■ **Aim of the exercise**
In your copy, reproduce the entries exactly as they are, minus the images.

Segment Start: Task data

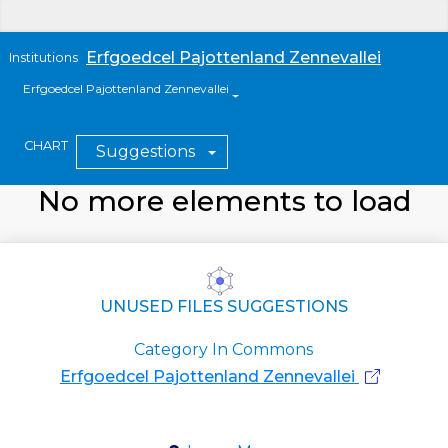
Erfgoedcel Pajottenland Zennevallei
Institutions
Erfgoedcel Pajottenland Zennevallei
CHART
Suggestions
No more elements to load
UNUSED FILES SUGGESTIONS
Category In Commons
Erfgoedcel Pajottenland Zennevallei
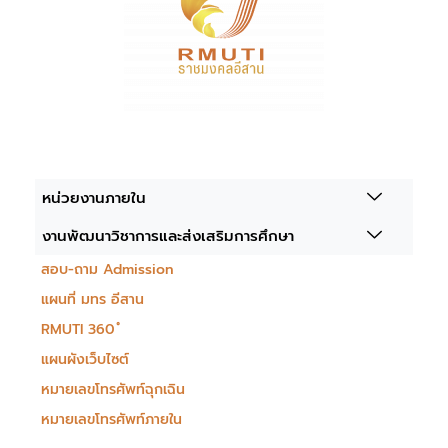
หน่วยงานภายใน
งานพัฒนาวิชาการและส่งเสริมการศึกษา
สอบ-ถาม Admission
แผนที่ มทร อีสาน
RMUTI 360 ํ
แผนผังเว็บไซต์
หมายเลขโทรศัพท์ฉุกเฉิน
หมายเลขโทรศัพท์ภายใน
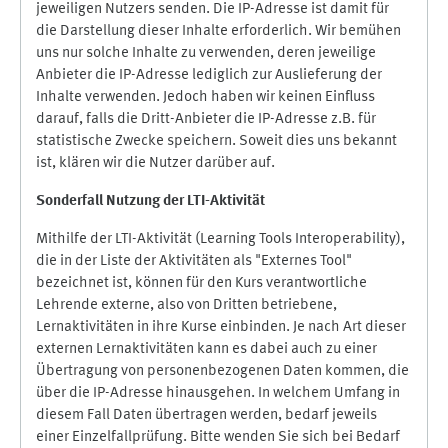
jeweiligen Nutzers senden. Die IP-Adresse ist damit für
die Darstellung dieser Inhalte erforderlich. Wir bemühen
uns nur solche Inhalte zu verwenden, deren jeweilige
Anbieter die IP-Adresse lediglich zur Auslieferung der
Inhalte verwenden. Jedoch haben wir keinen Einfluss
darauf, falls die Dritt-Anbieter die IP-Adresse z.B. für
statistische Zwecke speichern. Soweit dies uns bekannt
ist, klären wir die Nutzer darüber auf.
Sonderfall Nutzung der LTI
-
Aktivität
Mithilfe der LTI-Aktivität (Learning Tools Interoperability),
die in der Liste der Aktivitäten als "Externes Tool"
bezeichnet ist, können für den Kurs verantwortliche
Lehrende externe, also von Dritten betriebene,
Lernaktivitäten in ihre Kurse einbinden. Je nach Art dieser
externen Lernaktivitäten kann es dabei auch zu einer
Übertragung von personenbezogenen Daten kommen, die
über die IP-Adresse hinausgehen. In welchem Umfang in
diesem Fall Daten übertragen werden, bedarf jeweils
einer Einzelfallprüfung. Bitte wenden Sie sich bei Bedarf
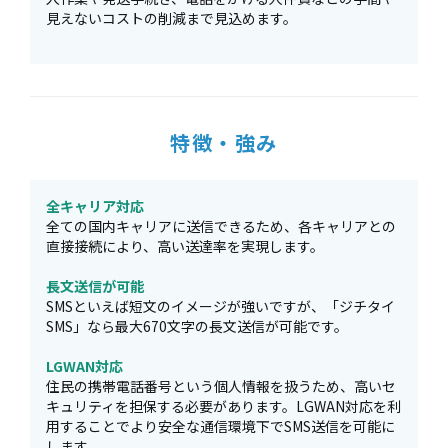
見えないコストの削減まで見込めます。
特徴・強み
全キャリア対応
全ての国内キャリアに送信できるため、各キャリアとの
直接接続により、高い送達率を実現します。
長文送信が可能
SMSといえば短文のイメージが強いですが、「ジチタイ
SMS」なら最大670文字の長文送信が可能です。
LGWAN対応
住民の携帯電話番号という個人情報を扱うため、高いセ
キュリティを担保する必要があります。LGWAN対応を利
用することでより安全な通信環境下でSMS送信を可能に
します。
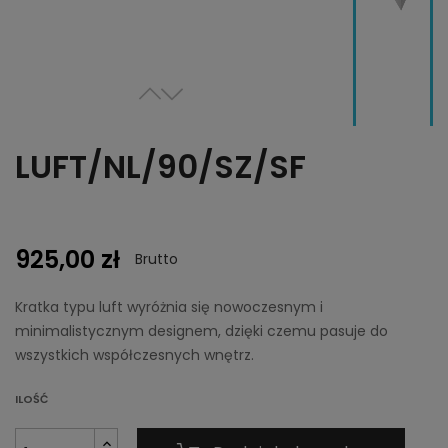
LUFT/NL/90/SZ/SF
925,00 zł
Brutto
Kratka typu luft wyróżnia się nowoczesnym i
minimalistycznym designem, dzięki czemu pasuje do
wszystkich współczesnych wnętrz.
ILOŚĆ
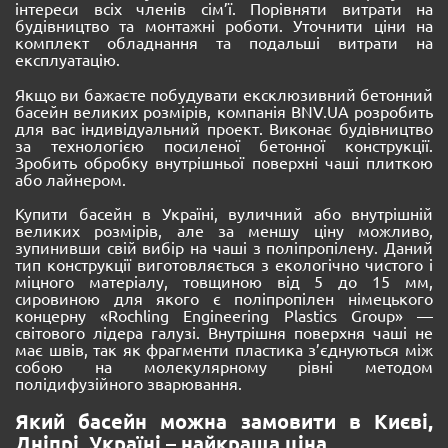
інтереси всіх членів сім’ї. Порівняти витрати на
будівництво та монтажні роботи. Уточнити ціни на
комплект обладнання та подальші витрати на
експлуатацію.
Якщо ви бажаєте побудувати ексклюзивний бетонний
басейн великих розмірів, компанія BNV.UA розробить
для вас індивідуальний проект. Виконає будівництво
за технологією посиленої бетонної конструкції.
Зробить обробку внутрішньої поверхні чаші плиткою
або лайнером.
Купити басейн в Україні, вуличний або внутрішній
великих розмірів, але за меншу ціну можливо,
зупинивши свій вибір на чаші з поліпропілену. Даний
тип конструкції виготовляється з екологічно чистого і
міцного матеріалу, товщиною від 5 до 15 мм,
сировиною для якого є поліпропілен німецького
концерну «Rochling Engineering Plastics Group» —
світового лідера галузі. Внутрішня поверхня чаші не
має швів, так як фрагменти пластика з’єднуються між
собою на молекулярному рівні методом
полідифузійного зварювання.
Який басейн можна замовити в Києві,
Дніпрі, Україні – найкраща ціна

Segment End: Task data

■ **Written solution**
Erfgoedcel Pajottenland Zennevallei
Institutions
Erfgoedcel Pajottenland Zennevallei
CHART
Suggestions
No more elements to load
UNUSED FILES SUGGESTIONS
Category In Commons
Erfgoedcel Pajottenland Zennevallei
หน่วยงานภายใน
งานพัฒนาวิชาการและส่งเสริมการศึกษา
สอบ-ถาม Admission
แผนที่ มทร อีสาน
RMUTI 360 ํ
แผนผังเว็บไซต์
หมายเลขโทรศัพท์ฉุกเฉิน
หมายเลขโทรศัพท์ภายใน
jeweiligen Nutzers senden. Die IP-Adresse ist damit für
die Darstellung dieser Inhalte erforderlich. Wir bemühen
uns nur solche Inhalte zu verwenden, deren jeweilige
Anbieter die IP-Adresse lediglich zur Auslieferung der
Inhalte verwenden. Jedoch haben wir keinen Einfluss
darauf, falls die Dritt-Anbieter die IP-Adresse z.B. für
statistische Zwecke speichern. Soweit dies uns bekannt
ist, klären wir die Nutzer darüber auf.
Sonderfall Nutzung der LTI
-
Aktivität
Mithilfe der LTI-Aktivität (Learning Tools Interoperability),
die in der Liste der Aktivitäten als "Externes Tool"
bezeichnet ist, können für den Kurs verantwortliche
Lehrende externe, also von Dritten betriebene,
Lernaktivitäten in ihre Kurse einbinden. Je nach Art dieser
externen Lernaktivitäten kann es dabei auch zu einer
Übertragung von personenbezogenen Daten kommen, die
über die IP-Adresse hinausgehen. In welchem Umfang in
diesem Fall Daten übertragen werden, bedarf jeweils
einer Einzelfallprüfung. Bitte wenden Sie sich bei Bedarf
見えないコストの削減まで見込めます。
特徴・強み
全キャリア対応
全ての国内キャリアに送信できるため、各キャリアとの
直接接続により、高い送達率を実現します。
長文送信が可能
SMSといえば短文のイメージが強いですが、「ジチタイ
SMS」なら最大670文字の長文送信が可能です。
LGWAN対応
住民の携帯電話番号という個人情報を扱うため、高いセ
キュリティを担保する必要があります。LGWAN対応を利
用することでより安全な通信環境下でSMS送信を可能に
します。
LUFT/NL/90/SZ/SF
925,00 zł
Brutto
Kratka typu luft wyróżnia się nowoczesnym i
minimalistycznym designem, dzięki czemu pasuje do
wszystkich współczesnych wnętrz.
ILOŚĆ
інтереси всіх членів сім’ї. Порівняти витрати на
будівництво та монтажні роботи. Уточнити ціни на
комплект обладнання та подальші витрати на
експлуатацію.
Якщо ви бажаєте побудувати ексклюзивний бетонний
басейн великих розмірів, компанія BNV.UA розробить
для вас індивідуальний проект. Виконає будівництво
за технологією посиленої бетонної конструкції.
Зробить обробку внутрішньої поверхні чаші плиткою
або лайнером.
Купити басейн в Україні, вуличний або внутрішній
великих розмірів, але за меншу ціну можливо,
зупинивши свій вибір на чаші з поліпропілену. Даний
тип конструкції виготовляється з екологічно чистого і
міцного матеріалу, товщиною від 5 до 15 мм,
сировиною для якого є поліпропілен німецького
концерну «Rochling Engineering Plastics Group» —
світового лідера галузі. Внутрішня поверхня чаші не
має швів, так як фрагменти пластика з’єднуються між
собою на молекулярному рівні методом
полідифузійного зварювання.
Який басейн можна замовити в Києві,
Дніпрі, Україні – найкраща ціна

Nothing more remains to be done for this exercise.